Saved entries
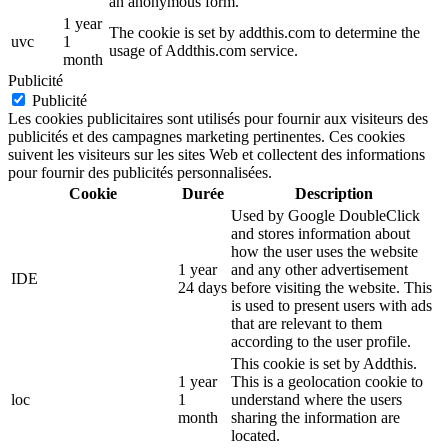
an anonymous form.
1 year
The cookie is set by addthis.com to determine the
uvc
1
usage of Addthis.com service.
month
Publicité
Publicité
Les cookies publicitaires sont utilisés pour fournir aux visiteurs des
publicités et des campagnes marketing pertinentes. Ces cookies
suivent les visiteurs sur les sites Web et collectent des informations
pour fournir des publicités personnalisées.
Cookie
Durée
Description
Used by Google DoubleClick
and stores information about
how the user uses the website
1 year
and any other advertisement
IDE
24 days
before visiting the website. This
is used to present users with ads
that are relevant to them
according to the user profile.
This cookie is set by Addthis.
1 year
This is a geolocation cookie to
loc
1
understand where the users
month
sharing the information are
located.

Goal of the exercise: Images do not belong in the copy; reproduce all other parts of the records above verbatim.

Expected answer:
an anonymous form.
1 year
The cookie is set by addthis.com to determine the
uvc
1
usage of Addthis.com service.
month
Publicité
Publicité
Les cookies publicitaires sont utilisés pour fournir aux visiteurs des
publicités et des campagnes marketing pertinentes. Ces cookies
suivent les visiteurs sur les sites Web et collectent des informations
pour fournir des publicités personnalisées.
Cookie
Durée
Description
Used by Google DoubleClick
and stores information about
how the user uses the website
1 year
and any other advertisement
IDE
24 days
before visiting the website. This
is used to present users with ads
that are relevant to them
according to the user profile.
This cookie is set by Addthis.
1 year
This is a geolocation cookie to
loc
1
understand where the users
month
sharing the information are
located.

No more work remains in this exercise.